■ EXERCISE OBJECTIVE ■
Transcribe the records below exactly as they appear, omitting any pictures.

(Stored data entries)
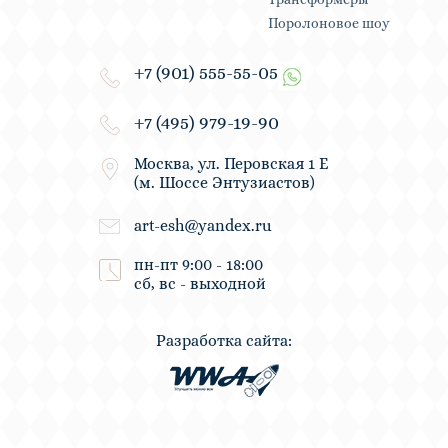
Поролоновое шоу
+7 (901) 555-55-05
+7 (495) 979-19-90
Москва, ул. Перовская 1 Е
(м. Шоссе Энтузиастов)
art-esh@yandex.ru
пн-пт 9:00 - 18:00
сб, вс - выходной
Разработка сайта:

■ WRITTEN ANSWER ■
Поролоновое шоу
+7 (901) 555-55-05
+7 (495) 979-19-90
Москва, ул. Перовская 1 Е
(м. Шоссе Энтузиастов)
art-esh@yandex.ru
пн-пт 9:00 - 18:00
сб, вс - выходной
Разработка сайта:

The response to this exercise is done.